Варин со вздохом провел рукой в обратном направлении, и все вернулось на свои места. Тогда я переключилась на картины, висевшие по левую руку от меня, – единственное украшение в этой безликой белой комнате. На одной из них были изображены красочные лудские каналы, на другой – ночная торианская гавань, на третьей – панорама архейских гор. Остальные были зарисовками дворцового купола. Меня сразу привлекла та, что посередине, где купол поблескивал от дождя на фоне пасмурного неба. Я с восхищением пробежала пальцами по плотным, рельефным мазкам.
– С ума сойти, – пробормотала я.
– Ничего не трогай, – сказал Варин. Он нажал на какую-то кнопку, и картины задвинулись за шкаф.
– Такая у меня работа, – подмигнула я, но он даже не улыбнулся.
Мебели было немного: у стены стоял белый диван, а посреди комнаты – белый стол и один-единственный стул. Но посмотреть тут было на что: всю дальнюю стену занимало огромное окно от пола до потолка с видом на ночной город. Высотные здания горели огнями, точно опрокинутое на бок свинцово-серое небо.
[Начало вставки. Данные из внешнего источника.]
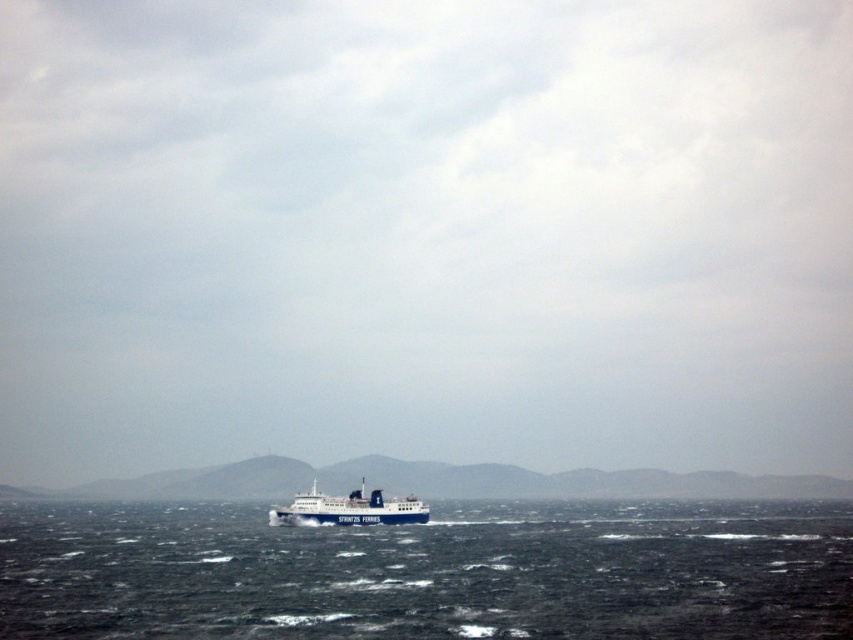 You are a sailor trying to navigate the STRINTZIS FERRIES ferry. You notice the white matte horizon at center and the blue matte ferry at center in your view. Which of these two has a greater width in the image?

The white matte horizon at center has a greater width than the blue matte ferry at center, as stated in the description.

You are a passenger on the ferry and want to know where the dark blue water at center is in relation to the blue matte ferry at center. Can you describe its position?

The dark blue water at center is located below the blue matte ferry at center. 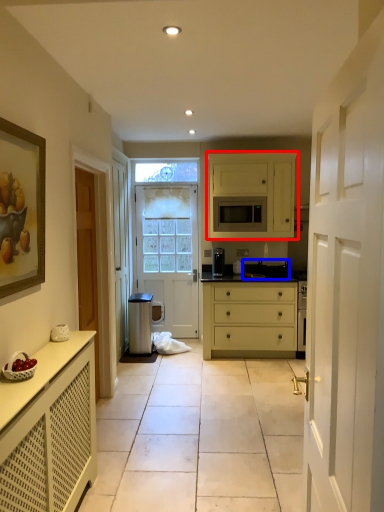 Question: Among these objects, which one is nearest to the camera, cabinetry (highlighted by a red box) or appliance (highlighted by a blue box)?

Choices:
 (A) cabinetry
 (B) appliance

Answer: (A) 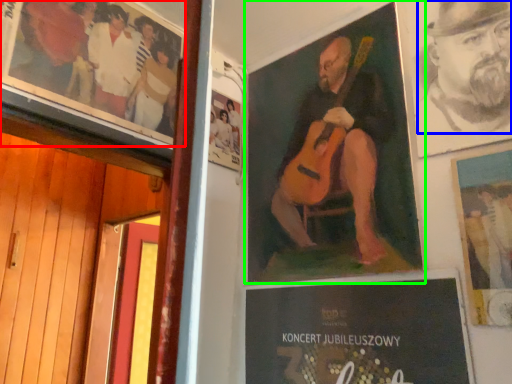 Question: Which object is positioned farthest from poster (highlighted by a red box)? Select from person (highlighted by a blue box) and poster (highlighted by a green box).

Choices:
 (A) person
 (B) poster

Answer: (A) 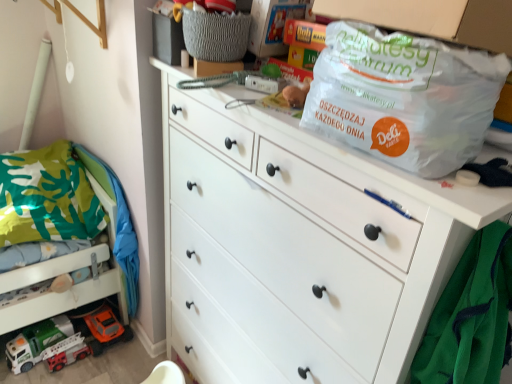 Identify the location of white matte chest of drawers at center. (298, 246).

Describe the element at coordinates (404, 97) in the screenshot. The image size is (512, 384). I see `transparent plastic bag at upper right` at that location.

At what (x,y) coordinates should I click in order to perform the action: click on white matte chest of drawers at center. Please return your answer as a coordinate pair (x, y). The height and width of the screenshot is (384, 512). Looking at the image, I should click on [298, 246].

Can you tell me how much white matte chest of drawers at center and gray woven basket at upper center differ in facing direction?

white matte chest of drawers at center and gray woven basket at upper center are facing 10.7 degrees away from each other.

The image size is (512, 384). In order to click on chest of drawers on the right of gray woven basket at upper center in this screenshot , I will do `click(298, 246)`.

Which is farther from the camera, [259,338] or [226,30]?

Positioned behind is point [259,338].

From a real-world perspective, which object stands above the other?

gray woven basket at upper center, from a real-world perspective.

Would you say gray woven basket at upper center is a long distance from white matte chest of drawers at center?

gray woven basket at upper center is actually quite close to white matte chest of drawers at center.

Between gray woven basket at upper center and white matte chest of drawers at center, which one is positioned in front?

white matte chest of drawers at center is in front.

Looking at this image, is gray woven basket at upper center positioned far away from transparent plastic bag at upper right?

gray woven basket at upper center is actually quite close to transparent plastic bag at upper right.

In the image, there is a gray woven basket at upper center. Where is `bag below it (from the image's perspective)`? bag below it (from the image's perspective) is located at coordinates (404, 97).

Which of these two, gray woven basket at upper center or transparent plastic bag at upper right, is thinner?

gray woven basket at upper center.

Between point (228, 15) and point (426, 120), which one is positioned behind?

The point (228, 15) is behind.

Is green fabric bunk bed at lower left looking in the opposite direction of gray woven basket at upper center?

That's not correct — green fabric bunk bed at lower left is not looking away from gray woven basket at upper center.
В Тории такого не увидишь, улицы там слишком узкие, дома – слишком приземистые.
– Пора начинать, – прозвучал голос Варина у меня за спиной.
Я и не заметила, как подошла к окну и приложила ладони к стеклу.
– Какая красота, – сказала я, не отрывая глаз от городского пейзажа.
– Да, но мы здесь не за этим.
Я бросила на него взгляд, гадая, способен ли он по-настоящему оценить что-то прекрасное, но он уже отвернулся.
Впрочем, никакой вид из окна и никакое отопление с помощью солнечной энергии не заменят мне родной дом. Я скучала даже по маминой рыбной похлебке, наполнявшей всю нашу лачугу ароматом специй и помидоров. И пусть ходить под парусом я ненавидела, солоноватый запах моря мне нравился. По этому запаху всегда можно было определить, что отец вернулся из плавания и привез с собой новые морские истории, которые в его исполнении звучали почти как песни.
Я бы что угодно отдала, лишь бы снова услышать его голос. Но это невозможно.
– Э-э… – протянул Варин, возвращая меня к действительности. У него было такое выражение лица, будто ему неловко, а еще он как-то странно двигал плечами. – Для начала мне нужно переодеться.
– Спасибо, что сообщил, – сострила я.
– Тут нет других комнат, – сказал он, наморщив лоб.
– А где же нужник?
– Киралия, – страдальчески вздохнул он. – Можешь отвернуться?
– Зачем?
– Невежливо смотреть, как другие переодеваются.
– А зачем тебе переодеваться? Разве ваши хваленые костюмы не рассчитаны на все случаи жизни? – Тут меня осенило, и я наморщила нос. – Фу-у! Так вот почему нет нужника? Они и правда рассчитаны на все случаи жизни?
Он поднял ладони.
– Да нет же. Туалет там, – сказал он, показывая на отсек в стене. Должно быть, он выдвигался, как раковина и шкафчик с едой. – Но там не развернешься, а костюму нужен отдых. – Он нажал на панель над кроватью, и из стены выдвинулась вешалка с двумя одинаковыми органическими костюмами. – Микроорганизмы устали, я это чувствую. – Он снова повел плечами.
– Какая гадость.
– Может быть, уже отвернешься?
– Ладно, – буркнула я.
Не знаю, на что он рассчитывал. Как только щелкнули застежки, я украдкой посмотрела через плечо. Он стоял ко мне спиной. Молодец. Усвоил, что мне нельзя доверять. Он стащил костюм до пояса, обнажив загорелые скульптурные плечи. Затаив дыхание, я ждала, когда из-под черной материи покажутся ягодицы.
Отвернись, Киралия. Не смотри. Хоть раз в жизни сдержи свое слово.
Но денек выдался тяжелый, и это еще мягко сказано. Поэтому я не стала слушать то, что осталось от моей совести.
В противоположность костлявому Макелю Варин был сложен атлетически. Но если Макель всегда ходил с гордо расправленными плечами, то Варин держался неуверенно, будто что-то его подкосило: то ли работа, то ли жизнь, то ли еще что. Я выкинула эту мысль из головы. Варин ясно дал понять: эонийцы беспрекословно принимают свой удел.